Realizing that translational research was one of the most vulnerable links in speeding needed treatments to people with MS, the Society established Fast Forward in 2007 as a wholly owned subsidiary to spearhead research in this area. Fast Forward is already supporting projects in six young biotech firms, two of which have leverage that funding to secure pharmaceutical company support for phase 1 clinical trials. It has also entered into a $19 million collaborative research project with a major pharmaceutical company targeting neural repair and protection research, funding four drug development projects in its first year.
Understanding the need to leverage assets and knowledge in pursuit of a common goal is leading to whole new levels of collaboration among MS researchers. The National MS Society funded a $15 million international collaboration of more than one hundred researchers in the area of nerve repair and protection. This initiative has led to a critical first clinical trial repurposing an old drug phenytoin as a possible neuroprotective agent. Founded with the help of Society funding, the International Consortium of MS Genetics is now composed of top research facilities that were once rivals in the race to identify all common gene variants that make people susceptible to MS. These are just two examples of the highly collaborative approach that embodies biomedical research today.
Another example is the Society’s Collaborative MS Research Center Awards. These five-year grants provide flexible funding to bring together scientists and physicians from diverse fields fosters cross-fertilization of ideas and techniques to propel progress. The Society has 12 active Centers focused on questions such as what causes MS damage and how to stop it (Yale, UCLA), searching for new therapies to stop MS (Dartmouth, University of Alabama), and how can the nervous system be repaired (Mayo Clinic, New York University).
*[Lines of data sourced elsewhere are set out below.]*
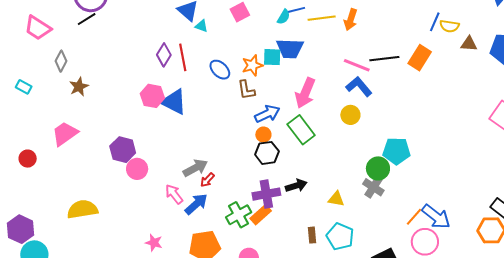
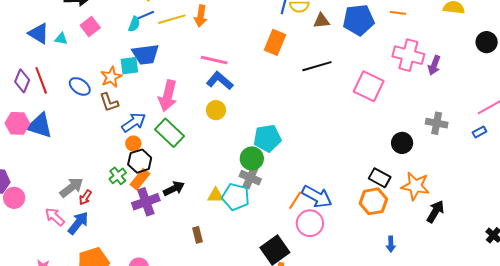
cyan triangle: (202, 26) -> (61, 39), moved
black line: (384, 59) -> (317, 66), moved
green cross: (239, 215) -> (118, 176), moved, size x0.7
orange rectangle: (261, 215) -> (140, 179), moved
cyan pentagon: (340, 236) -> (236, 197), moved

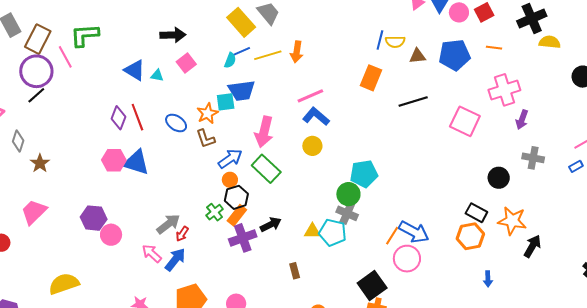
pink cross: (408, 55) -> (504, 90), turned -32
pink line: (214, 60) -> (310, 96), turned -36
purple arrow: (434, 65) -> (522, 120), moved

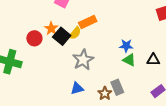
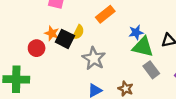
orange rectangle: (88, 22) -> (105, 14), moved
green triangle: (129, 60) -> (143, 47), size x1.5
gray rectangle: (117, 87) -> (151, 70), moved

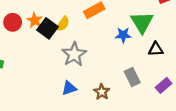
green triangle: (143, 47) -> (142, 22), moved, turned 35
red circle: (37, 48) -> (13, 22), moved

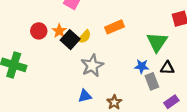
blue star: (123, 35) -> (142, 66), moved
gray rectangle: (132, 77) -> (152, 81), moved

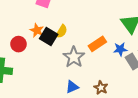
orange rectangle: (115, 27) -> (97, 44), moved
red circle: (39, 31) -> (18, 44), moved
This is not to say that much more needs to be done in the realm of collaboration and building stronger, effective pathways from laboratory discoveries to new treatments for people with MS. However, it is unrealistic to think that solutions to the complex problem of speeding therapies to people with MS rests with one particular organization or model. All of the MS therapies we have today resulted from contributions of academic researchers, non-profit, governmental, and private efforts. Progress comes faster through an approach where all of the necessary “players” are involved in the solution.
We’ve started bringing together what may formerly have been considered unlikely allies: researchers from academia and pharmaceutical/biotech companies, along with leadership from research-active MS societies from around the world. For example, the Society convened such a group for a think tank in Boston in December 2010, focusing on the challenges associated with progressive MS, for which there are few therapeutic options.
The discussion reinforced the timeliness of the Society’s new Strategic Response to MS which is focusing on progressive MS. Advances in pathology and imaging are yielding new information about progressive MS. We now know that progressive MS features “diffuse” or “smoldering” inflammation, rather than the acute immune attacks that are seen in relapsing MS. This inflammation appears to be driven by cells called microglia, immune cells that reside in the brain. More work is needed to understand their role, but they are already being targeted by therapies in the MS pipeline, another example of multi-faceted collaboration at work.
Also, non-conventional brain imaging techniques are offering new windows to see the nervous system injury that occurs during the course of MS. These techniques, such as DTI (diffusion tensor imaging), may be helpful for detecting whether the nervous system is being repaired or protected by experimental therapies.